De cette mère aimée "J’étais désagréable avec elle, ingrat, méchant. Je me disais : j’aime ma mère", jamais reconnue par le fils aimant, trahie par le père, idéalisée par le poids de l’absence et le jeu de l’écriture, l’auteur dresse un portrait en forme de fresque, un universel qui contiendrait toutes les mères.
On pense à Proust, bien sûr, dont l’œuvre tout entière jaillit des cendres de la mère disparue, aimée, vilipendée, trahie.
La femme dans l'imaginaire de Chessex
Il n’est guère nécessaire de solliciter les textes de Chessex ; ceux-ci sont limpides, de ce point de vue-là, illustrent à de nombreuses occurrences cette thématique, cette ambivalence, la mettant en scène même :
Les autres femmes sont d'une manière récurrente identifiées par l’auteur comme des leurres dont elles ont l’odeur, des simulacres, leur corps, des cavités de l’être que l’on explore, où s'oublient le corps et la présence de la mère.

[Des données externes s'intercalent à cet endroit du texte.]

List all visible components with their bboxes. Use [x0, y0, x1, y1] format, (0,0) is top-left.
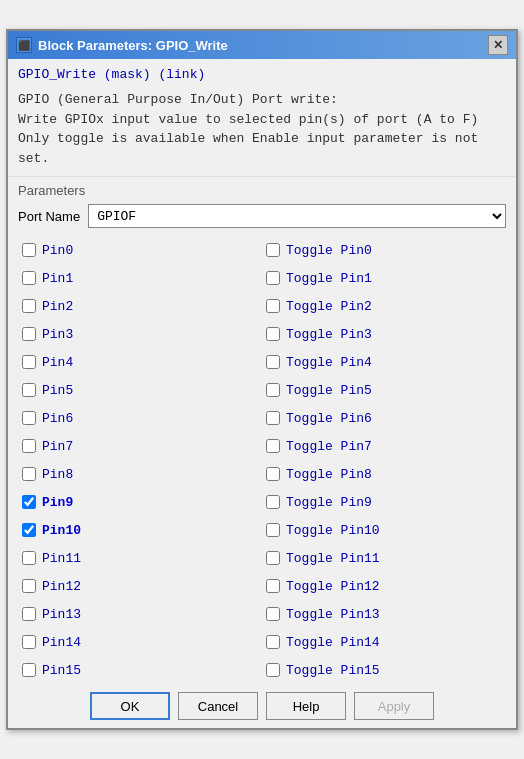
- ok-button[interactable]: OK: [90, 692, 170, 720]
- pin7-label: Pin7: [42, 439, 73, 454]
- pin-row-11: Pin11: [18, 544, 262, 572]
- title-bar: ⬛ Block Parameters: GPIO_Write ✕: [8, 31, 516, 59]
- pin12-label: Pin12: [42, 579, 81, 594]
- toggle-row-8: Toggle Pin8: [262, 460, 506, 488]
- toggle2-checkbox[interactable]: [266, 299, 280, 313]
- toggle-row-7: Toggle Pin7: [262, 432, 506, 460]
- pin15-checkbox[interactable]: [22, 663, 36, 677]
- toggle4-checkbox[interactable]: [266, 355, 280, 369]
- help-button[interactable]: Help: [266, 692, 346, 720]
- pin11-checkbox[interactable]: [22, 551, 36, 565]
- pin4-checkbox[interactable]: [22, 355, 36, 369]
- toggle11-label: Toggle Pin11: [286, 551, 380, 566]
- toggle-row-11: Toggle Pin11: [262, 544, 506, 572]
- pin-row-1: Pin1: [18, 264, 262, 292]
- toggle11-checkbox[interactable]: [266, 551, 280, 565]
- toggle14-checkbox[interactable]: [266, 635, 280, 649]
- toggle7-label: Toggle Pin7: [286, 439, 372, 454]
- port-row: Port Name GPIOF GPIOA GPIOB GPIOC GPIOD …: [18, 204, 506, 228]
- toggle-row-12: Toggle Pin12: [262, 572, 506, 600]
- pin6-checkbox[interactable]: [22, 411, 36, 425]
- pin-row-13: Pin13: [18, 600, 262, 628]
- port-select[interactable]: GPIOF GPIOA GPIOB GPIOC GPIOD GPIOE: [88, 204, 506, 228]
- toggle-row-10: Toggle Pin10: [262, 516, 506, 544]
- window-title: Block Parameters: GPIO_Write: [38, 38, 228, 53]
- toggle-row-13: Toggle Pin13: [262, 600, 506, 628]
- pin14-label: Pin14: [42, 635, 81, 650]
- bottom-buttons: OK Cancel Help Apply: [8, 684, 516, 728]
- params-section: Parameters Port Name GPIOF GPIOA GPIOB G…: [8, 177, 516, 684]
- toggle-row-6: Toggle Pin6: [262, 404, 506, 432]
- pin-row-15: Pin15: [18, 656, 262, 684]
- pin4-label: Pin4: [42, 355, 73, 370]
- main-content: GPIO_Write (mask) (link) GPIO (General P…: [8, 59, 516, 684]
- toggle10-checkbox[interactable]: [266, 523, 280, 537]
- toggle12-checkbox[interactable]: [266, 579, 280, 593]
- pin6-label: Pin6: [42, 411, 73, 426]
- pin8-checkbox[interactable]: [22, 467, 36, 481]
- toggle15-checkbox[interactable]: [266, 663, 280, 677]
- toggle2-label: Toggle Pin2: [286, 299, 372, 314]
- cancel-button[interactable]: Cancel: [178, 692, 258, 720]
- pin13-checkbox[interactable]: [22, 607, 36, 621]
- pin-row-0: Pin0: [18, 236, 262, 264]
- pin-row-14: Pin14: [18, 628, 262, 656]
- apply-button[interactable]: Apply: [354, 692, 434, 720]
- toggle10-label: Toggle Pin10: [286, 523, 380, 538]
- toggle3-checkbox[interactable]: [266, 327, 280, 341]
- toggle13-label: Toggle Pin13: [286, 607, 380, 622]
- pin-row-4: Pin4: [18, 348, 262, 376]
- pin5-checkbox[interactable]: [22, 383, 36, 397]
- pin7-checkbox[interactable]: [22, 439, 36, 453]
- toggle0-label: Toggle Pin0: [286, 243, 372, 258]
- pin9-checkbox[interactable]: [22, 495, 36, 509]
- pin14-checkbox[interactable]: [22, 635, 36, 649]
- toggle0-checkbox[interactable]: [266, 243, 280, 257]
- toggle8-label: Toggle Pin8: [286, 467, 372, 482]
- pin11-label: Pin11: [42, 551, 81, 566]
- pin10-checkbox[interactable]: [22, 523, 36, 537]
- pin2-label: Pin2: [42, 299, 73, 314]
- pin3-checkbox[interactable]: [22, 327, 36, 341]
- pin-row-5: Pin5: [18, 376, 262, 404]
- pin15-label: Pin15: [42, 663, 81, 678]
- pin-row-7: Pin7: [18, 432, 262, 460]
- window-icon: ⬛: [16, 37, 32, 53]
- toggle9-label: Toggle Pin9: [286, 495, 372, 510]
- info-section: GPIO_Write (mask) (link) GPIO (General P…: [8, 59, 516, 177]
- toggle13-checkbox[interactable]: [266, 607, 280, 621]
- params-label: Parameters: [18, 183, 506, 198]
- toggle1-checkbox[interactable]: [266, 271, 280, 285]
- description-text: GPIO (General Purpose In/Out) Port write…: [18, 90, 506, 168]
- link-text[interactable]: GPIO_Write (mask) (link): [18, 67, 506, 82]
- main-window: ⬛ Block Parameters: GPIO_Write ✕ GPIO_Wr…: [6, 29, 518, 730]
- pin5-label: Pin5: [42, 383, 73, 398]
- toggle-row-14: Toggle Pin14: [262, 628, 506, 656]
- toggle9-checkbox[interactable]: [266, 495, 280, 509]
- pin3-label: Pin3: [42, 327, 73, 342]
- toggle15-label: Toggle Pin15: [286, 663, 380, 678]
- toggle8-checkbox[interactable]: [266, 467, 280, 481]
- toggle7-checkbox[interactable]: [266, 439, 280, 453]
- pin2-checkbox[interactable]: [22, 299, 36, 313]
- pin0-label: Pin0: [42, 243, 73, 258]
- pin-row-12: Pin12: [18, 572, 262, 600]
- toggle-row-9: Toggle Pin9: [262, 488, 506, 516]
- toggle4-label: Toggle Pin4: [286, 355, 372, 370]
- toggle-row-15: Toggle Pin15: [262, 656, 506, 684]
- pin8-label: Pin8: [42, 467, 73, 482]
- close-button[interactable]: ✕: [488, 35, 508, 55]
- pin0-checkbox[interactable]: [22, 243, 36, 257]
- pin1-checkbox[interactable]: [22, 271, 36, 285]
- port-name-label: Port Name: [18, 209, 80, 224]
- toggle5-checkbox[interactable]: [266, 383, 280, 397]
- toggle5-label: Toggle Pin5: [286, 383, 372, 398]
- toggle6-checkbox[interactable]: [266, 411, 280, 425]
- desc-line1: GPIO (General Purpose In/Out) Port write…: [18, 92, 478, 166]
- pin-row-9: Pin9: [18, 488, 262, 516]
- pin-row-8: Pin8: [18, 460, 262, 488]
- title-bar-left: ⬛ Block Parameters: GPIO_Write: [16, 37, 228, 53]
- pin1-label: Pin1: [42, 271, 73, 286]
- toggle-row-5: Toggle Pin5: [262, 376, 506, 404]
- pin12-checkbox[interactable]: [22, 579, 36, 593]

Avec le plaisir, l’écriture relève également de la part d’ombre qui, dans un premier temps, tient à distance la mère, l’éloigne, ne la reconnaît pas et, ultimement, tentera de la sauver. Ecrire devient alors dans cette perspective tisser un tombeau de mots autour du corps disparu de la mère, renouer le dialogue interrompu avec celle qui lui a fait don de la langue, quêter l’inspiration à travers laquelle le souffle de la mère et celui du fils chanteront une fois encore à l’unisson :
Qui parle ?
A ce moment-là la magie opère vraiment : sur la voie de l’écriture comme rédemption, quelques pages de Chessex confinent au sublime :
Tout devient plus léger, plus spirituel, moins grave. Le dialogue avec la disparue est renoué, le lien, même ténu, subsiste. Comme si la mère acceptait désormais la musicalité qui, de son vivant, l’excédait tellement, la submergeait, elle déjà privée de vision… Cette musicalité qui aussi celle de la langue. Celle de la voix de la mère qui, par-delà l’absence, l’abîme, parle enfin à travers la voix du fils pardonné.
"Mère dis-moi qui parle dans l’automne si loin, si près de ta vie, dans l’étincellement de la lumière aux arbres maintenant et avant.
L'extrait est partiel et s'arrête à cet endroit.